I want to see robust continuing education that is multi-disciplinary and is, at least in part, building-type specific. It should treat our shared duties to the public as a central theme and express confidence in our shared ability to uphold it. Climate-appropriate design also ought to be a featured topic. (Detailing in North Bay should – to a degree – emphasize somewhat different concerns than detailing in St. Catharines.) Climate-change resilience is clearly another urgent concern. (Extremely high winds during the spring of 2018 produced quite a bit of roof repair business; but would it not have been preferable to make the roofs more wind-resistant in the first place?)

One of the most exciting building science curricula I’ve seen for architects featured the whole host of actors in the construction process at the podium: building science professionals, architects, insurers, builders, and others.

For architects, continuing education is best when there is more emphasis on creative synthesis of the whole design than on deep analysis of its parts.
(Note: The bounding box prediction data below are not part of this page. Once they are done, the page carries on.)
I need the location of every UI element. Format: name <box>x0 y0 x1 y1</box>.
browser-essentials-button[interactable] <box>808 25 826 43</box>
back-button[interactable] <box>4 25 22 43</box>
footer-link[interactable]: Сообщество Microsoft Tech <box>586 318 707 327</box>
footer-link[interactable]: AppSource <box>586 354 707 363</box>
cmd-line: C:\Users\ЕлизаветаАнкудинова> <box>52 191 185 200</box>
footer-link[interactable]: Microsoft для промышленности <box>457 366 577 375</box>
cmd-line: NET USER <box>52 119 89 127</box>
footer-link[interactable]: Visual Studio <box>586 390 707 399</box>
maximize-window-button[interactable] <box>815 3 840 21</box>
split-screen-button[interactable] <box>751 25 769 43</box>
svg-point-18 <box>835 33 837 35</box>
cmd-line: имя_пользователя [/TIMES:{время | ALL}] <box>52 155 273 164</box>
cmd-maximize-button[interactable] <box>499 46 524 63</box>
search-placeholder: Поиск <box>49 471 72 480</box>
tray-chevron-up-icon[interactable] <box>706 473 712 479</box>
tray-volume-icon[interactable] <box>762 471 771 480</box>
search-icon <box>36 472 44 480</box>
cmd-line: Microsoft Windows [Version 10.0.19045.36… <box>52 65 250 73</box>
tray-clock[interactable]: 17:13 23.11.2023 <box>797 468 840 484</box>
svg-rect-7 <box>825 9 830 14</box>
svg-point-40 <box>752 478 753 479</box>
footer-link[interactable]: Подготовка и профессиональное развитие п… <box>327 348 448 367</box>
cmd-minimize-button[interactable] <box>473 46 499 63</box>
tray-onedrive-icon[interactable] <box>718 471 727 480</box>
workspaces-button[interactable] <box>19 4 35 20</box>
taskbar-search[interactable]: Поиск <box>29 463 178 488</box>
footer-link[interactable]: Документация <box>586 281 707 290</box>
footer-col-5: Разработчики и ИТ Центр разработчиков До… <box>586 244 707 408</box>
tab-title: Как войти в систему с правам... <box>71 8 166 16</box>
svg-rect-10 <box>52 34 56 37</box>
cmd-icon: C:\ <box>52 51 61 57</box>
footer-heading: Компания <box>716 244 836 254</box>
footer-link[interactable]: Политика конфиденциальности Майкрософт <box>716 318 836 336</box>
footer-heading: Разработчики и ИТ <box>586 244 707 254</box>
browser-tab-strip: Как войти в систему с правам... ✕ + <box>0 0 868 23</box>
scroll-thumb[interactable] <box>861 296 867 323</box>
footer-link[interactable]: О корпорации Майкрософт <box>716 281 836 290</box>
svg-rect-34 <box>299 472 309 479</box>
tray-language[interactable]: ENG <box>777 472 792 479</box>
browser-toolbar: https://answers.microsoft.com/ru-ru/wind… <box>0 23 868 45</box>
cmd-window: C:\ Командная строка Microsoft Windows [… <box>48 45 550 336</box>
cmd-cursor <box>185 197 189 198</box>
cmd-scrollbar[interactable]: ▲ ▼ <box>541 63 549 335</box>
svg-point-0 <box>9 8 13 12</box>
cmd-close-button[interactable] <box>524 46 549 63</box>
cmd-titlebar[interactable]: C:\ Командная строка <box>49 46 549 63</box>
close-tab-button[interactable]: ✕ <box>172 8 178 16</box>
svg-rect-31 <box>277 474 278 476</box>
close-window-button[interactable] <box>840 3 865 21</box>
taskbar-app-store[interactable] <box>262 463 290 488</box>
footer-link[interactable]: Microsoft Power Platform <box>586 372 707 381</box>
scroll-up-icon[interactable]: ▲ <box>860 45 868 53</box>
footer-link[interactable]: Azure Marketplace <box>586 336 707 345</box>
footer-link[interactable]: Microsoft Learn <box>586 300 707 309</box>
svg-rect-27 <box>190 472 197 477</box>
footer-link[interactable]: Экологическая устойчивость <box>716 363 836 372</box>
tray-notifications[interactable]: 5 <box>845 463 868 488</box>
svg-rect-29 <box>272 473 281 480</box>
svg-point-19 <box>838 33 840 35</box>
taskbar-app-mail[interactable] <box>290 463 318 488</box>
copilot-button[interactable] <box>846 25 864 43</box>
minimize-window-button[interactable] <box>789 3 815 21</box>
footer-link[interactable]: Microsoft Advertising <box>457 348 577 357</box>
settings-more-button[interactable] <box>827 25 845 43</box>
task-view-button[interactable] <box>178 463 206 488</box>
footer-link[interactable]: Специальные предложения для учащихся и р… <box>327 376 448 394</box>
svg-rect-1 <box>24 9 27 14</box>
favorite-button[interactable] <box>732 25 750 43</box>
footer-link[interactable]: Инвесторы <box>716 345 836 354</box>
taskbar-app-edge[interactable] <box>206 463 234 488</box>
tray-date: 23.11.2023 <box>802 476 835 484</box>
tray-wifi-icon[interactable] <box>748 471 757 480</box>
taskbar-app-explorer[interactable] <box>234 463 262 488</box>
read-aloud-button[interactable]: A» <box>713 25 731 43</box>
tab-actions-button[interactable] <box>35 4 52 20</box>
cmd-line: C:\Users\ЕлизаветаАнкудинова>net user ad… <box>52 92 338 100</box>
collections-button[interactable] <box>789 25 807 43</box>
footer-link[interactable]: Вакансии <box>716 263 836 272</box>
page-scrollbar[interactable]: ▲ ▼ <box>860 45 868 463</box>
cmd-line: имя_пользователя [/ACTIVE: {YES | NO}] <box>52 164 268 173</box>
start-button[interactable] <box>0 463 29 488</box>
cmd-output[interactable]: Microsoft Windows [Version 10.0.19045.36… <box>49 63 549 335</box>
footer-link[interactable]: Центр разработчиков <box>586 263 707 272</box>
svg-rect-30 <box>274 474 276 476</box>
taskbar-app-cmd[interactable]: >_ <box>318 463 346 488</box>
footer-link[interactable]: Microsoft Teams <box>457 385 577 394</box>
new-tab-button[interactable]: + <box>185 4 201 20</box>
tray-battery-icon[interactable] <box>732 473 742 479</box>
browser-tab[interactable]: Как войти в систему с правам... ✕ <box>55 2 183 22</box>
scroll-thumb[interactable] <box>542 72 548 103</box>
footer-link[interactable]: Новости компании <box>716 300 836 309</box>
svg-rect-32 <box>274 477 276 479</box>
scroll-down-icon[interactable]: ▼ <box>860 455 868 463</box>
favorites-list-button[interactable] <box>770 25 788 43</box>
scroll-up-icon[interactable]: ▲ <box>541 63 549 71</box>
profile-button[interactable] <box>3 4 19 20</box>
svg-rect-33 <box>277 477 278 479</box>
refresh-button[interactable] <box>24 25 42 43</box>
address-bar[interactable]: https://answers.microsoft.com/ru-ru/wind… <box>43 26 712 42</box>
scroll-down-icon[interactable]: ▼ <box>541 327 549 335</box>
We can always use reinforcement about the management and resolution of the full range of perspectives (builder, inspector, designer, occupant, operator, and so on). Tactile evaluation of materials and systems is always appealing, as are detailed case studies.

Earlier this year, I thoroughly enjoyed my first-ever trip to the Canadian Roofing Contractor’s Association’s ROOFTech show, where they build stuff, full-scale. If you’re an architect like me, who has never been, go! If you’re a building science professional, encourage the architects you know to go. Finally, I think we need to design continuing education for more than one level of learning. This is very challenging and needs some shared thought. I’m excited about the new modules being developed to support seekers of the OBEC Building Science Specialist designation, and I imagine great potential for them to be part of a larger
system which could help serve an even larger audience.

Readers’ Choice

For now, as a result of what I saw in the insurance claims, I recommend the following web-based video and book to anyone with a professional interest in making better buildings in Ontario.

First, consider watching Great Lakes, Global Warming, and Crazy Weather (original air date: September 13, 2017), presented by TVO’s The Agenda. It’s 30 minutes well spent. Climatologist David Phillips and Gail Krantzberg, professor of engineering at McMaster University, discuss the health of the Great Lakes, the economics of the cross-border region, and building for resilience. They suggest that better roofing and storm drainage are connected to improving ecosystem health, trade, and community safety. Now, let’s hear from the architects and consulting engineers!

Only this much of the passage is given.